### [WHAT TO WORK ON]
Where a line holds the word "yang", copy that line from the data below.

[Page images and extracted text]
Content starts

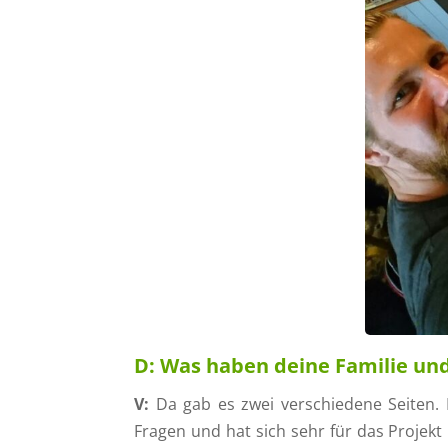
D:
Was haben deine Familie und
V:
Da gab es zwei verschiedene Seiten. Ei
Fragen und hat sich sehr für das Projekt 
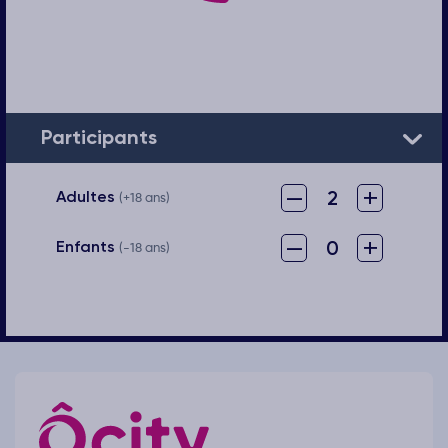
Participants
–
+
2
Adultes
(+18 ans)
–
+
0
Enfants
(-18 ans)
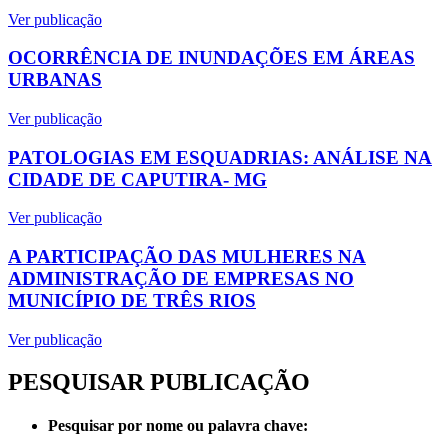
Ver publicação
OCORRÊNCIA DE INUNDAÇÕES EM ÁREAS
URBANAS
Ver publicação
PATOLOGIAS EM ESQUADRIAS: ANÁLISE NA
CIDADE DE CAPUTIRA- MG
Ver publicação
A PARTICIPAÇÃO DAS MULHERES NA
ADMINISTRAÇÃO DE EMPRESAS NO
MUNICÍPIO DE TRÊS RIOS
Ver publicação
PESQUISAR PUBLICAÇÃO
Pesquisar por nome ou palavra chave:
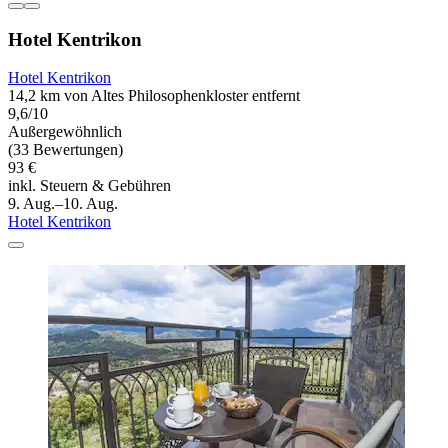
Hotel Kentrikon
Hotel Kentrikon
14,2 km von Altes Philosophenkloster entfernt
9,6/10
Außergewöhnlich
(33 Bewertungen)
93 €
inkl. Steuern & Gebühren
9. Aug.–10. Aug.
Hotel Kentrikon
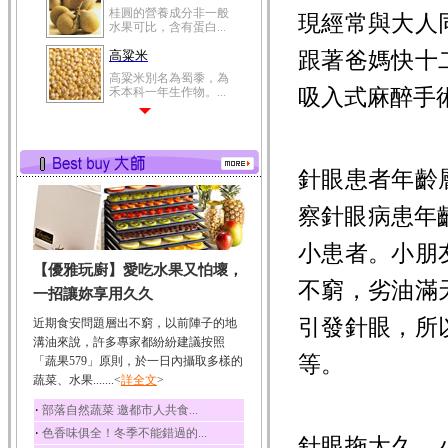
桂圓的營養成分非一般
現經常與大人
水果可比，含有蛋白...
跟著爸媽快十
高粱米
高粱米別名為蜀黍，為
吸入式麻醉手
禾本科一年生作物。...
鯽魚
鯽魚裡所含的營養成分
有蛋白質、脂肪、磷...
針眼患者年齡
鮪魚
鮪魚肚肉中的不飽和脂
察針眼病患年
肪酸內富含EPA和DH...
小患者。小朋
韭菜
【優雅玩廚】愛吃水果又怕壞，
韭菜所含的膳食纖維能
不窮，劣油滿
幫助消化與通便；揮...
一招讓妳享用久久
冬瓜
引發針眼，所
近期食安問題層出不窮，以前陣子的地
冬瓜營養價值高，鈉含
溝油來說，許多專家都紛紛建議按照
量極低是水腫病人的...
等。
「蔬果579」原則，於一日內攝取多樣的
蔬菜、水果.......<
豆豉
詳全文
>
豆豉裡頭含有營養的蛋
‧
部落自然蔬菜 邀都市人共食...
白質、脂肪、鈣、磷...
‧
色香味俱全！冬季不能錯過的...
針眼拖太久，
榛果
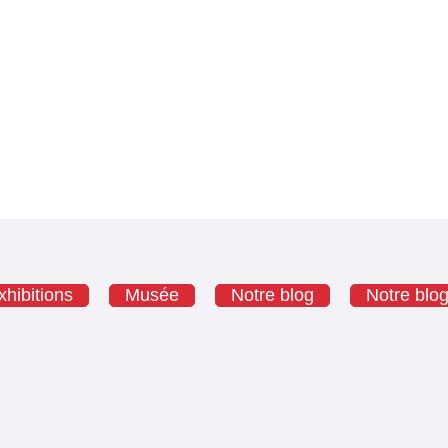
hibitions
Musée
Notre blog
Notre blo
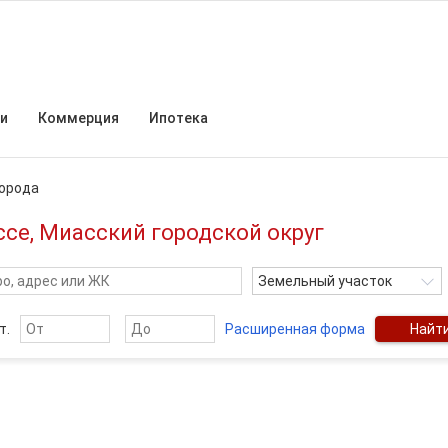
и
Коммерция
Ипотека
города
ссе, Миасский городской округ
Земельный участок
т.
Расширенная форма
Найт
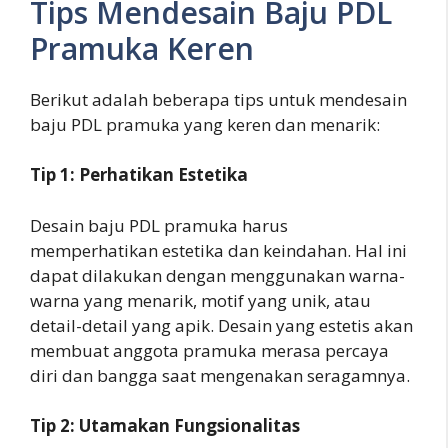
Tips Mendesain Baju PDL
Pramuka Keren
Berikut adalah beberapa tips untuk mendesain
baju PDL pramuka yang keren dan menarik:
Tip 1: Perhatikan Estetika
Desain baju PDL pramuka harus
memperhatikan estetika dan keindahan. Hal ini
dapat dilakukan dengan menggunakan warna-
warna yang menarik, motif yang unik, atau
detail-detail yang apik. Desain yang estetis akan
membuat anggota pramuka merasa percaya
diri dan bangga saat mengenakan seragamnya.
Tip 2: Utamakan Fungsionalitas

Content ends

### [RESULT OF THIS TASK]
baju PDL pramuka yang keren dan menarik:
warna yang menarik, motif yang unik, atau
detail-detail yang apik. Desain yang estetis akan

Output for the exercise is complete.